Seeing Outbursts as Sensory Issues for the First Time

Up until a few months ago the first thought that would come to my head when I seen an unruly child out in public was “He/she needs more discipline” or “His/her parents need to lay down some ground rules” or even “spoiled”. All these thoughts until I finally decided to seek out counseling for our 7 year old.

Our oldest has always been a bit “quirky”. There’s things about him that don’t really fit in to the cookie cutter mold of the average child but we didn’t notice it until he started school. School officials just chalked it up to he was acting out because he was going to be a big brother later that year, but some things didn’t change after the baby was born. When he started 1st grade his teacher would call us because our son was having trouble focusing and staying on task. His outbursts were impulsive and when asked why he would do certain things his reply was always the same. My brain told me to do it and I just couldn’t stop, I did it on purpose. When he told me this my heart would sink, what was going on with my perfectly quirky little boy?

We were referred to a child psychologist a few town over who already had files on our sons behavioral problems at school. It didn’t take long for her to tell us that our son definitely had sensory issues. At the time she wasn’t sure if it was ADHD or autism. Later that month we approached the school to speak with their behavioral specialist and his teacher. I could feel the judgement from the moment we walked in, but in their defense I’m sure they deal with parents who demand special treatment for their child on a daily basis. My wife and I sat there and explained what the therapist had told us and how she told us to ask the school for an IEP for our son. The special education teacher pointed out that usually ADHD kids have a hard time on the bus but our son had no issues all year. Or how Autism kids have a hard time in gym but he does great in gym. She was speaking for Autism and ADHD as a whole, as if being Autistic meant you had to be a certain way when really that’s not the case at all. We informed her we aren’t asking for special treatment, just a little more patience or understanding from his teachers.
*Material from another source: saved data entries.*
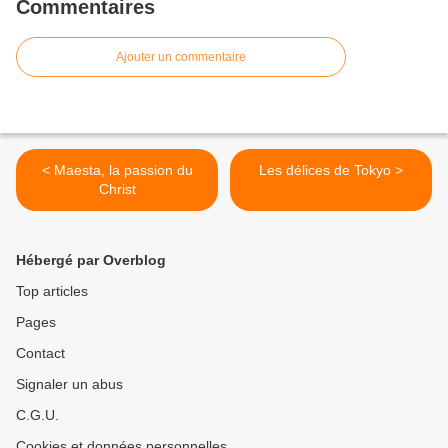
Commentaires
Ajouter un commentaire
< Maesta, la passion du
Les délices de Tokyo >
Christ
Hébergé par Overblog
Top articles
Pages
Contact
Signaler un abus
C.G.U.
Cookies et données personnelles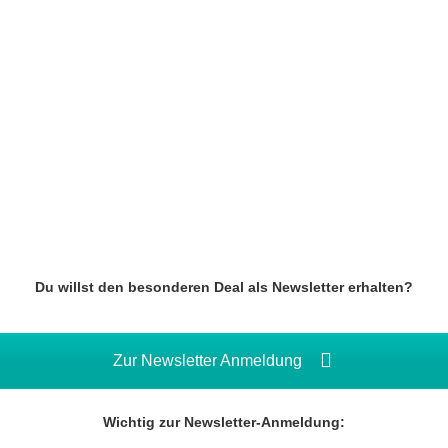
Du willst den besonderen Deal als Newsletter erhalten?
Zur Newsletter Anmeldung
Wichtig zur Newsletter-Anmeldung: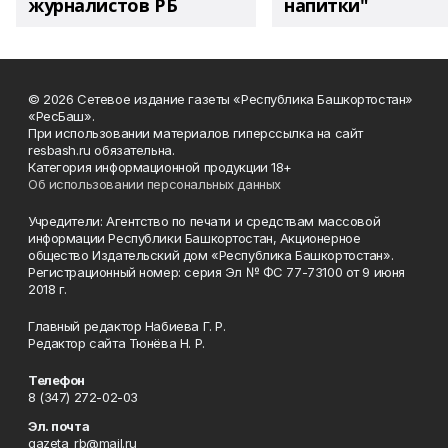
журналистов РБ
напитки"
© 2026 Сетевое издание газеты «Республика Башкортостан»
«РесБаш».
При использовании материалов гиперссылка на сайт
resbash.ru обязательна.
Категория информационной продукции 18+
Об использовании персональных данных
Учредители: Агентство по печати и средствам массовой
информации Республики Башкортостан, Акционерное
общество Издательский дом «Республика Башкортостан».
Регистрационный номер: серия Эл № ФС 77-73100 от 9 июня
2018 г.
Главный редактор Набиева Г. Р.
Редактор сайта Тюнёва Н. Р.
Телефон
8 (347) 272-02-03
Эл. почта
gazeta_rb@mail.ru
The only one in the room who seemed to understand what we were asking was his teacher. She had noticed when our son would get over stimulated because he would start chewing his sleeve, and shortly after that he would lose his little mind. We discussed ways to help control his outbursts and jobs he could do in class that would be used as his reward.
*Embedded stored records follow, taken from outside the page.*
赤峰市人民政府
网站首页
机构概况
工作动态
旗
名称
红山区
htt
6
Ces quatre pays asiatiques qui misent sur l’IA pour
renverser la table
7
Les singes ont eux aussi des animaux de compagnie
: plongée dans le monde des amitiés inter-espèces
The following day when we seen the therapist again she informed me that my son definitely had ADHD and that autism had not been ruled out yet. He could in fact have both.

Even though I do not really like to read I have found myself reading article after article about ADHD and autism. Learning different ways to talk to my son about the little voice inside his head that tells him to keep doing what he’s doing even though he knows it’s wrong.

I am writing this to tell my readers not to judge a book by its cover, and if you think your child needs help to please get them the help they need.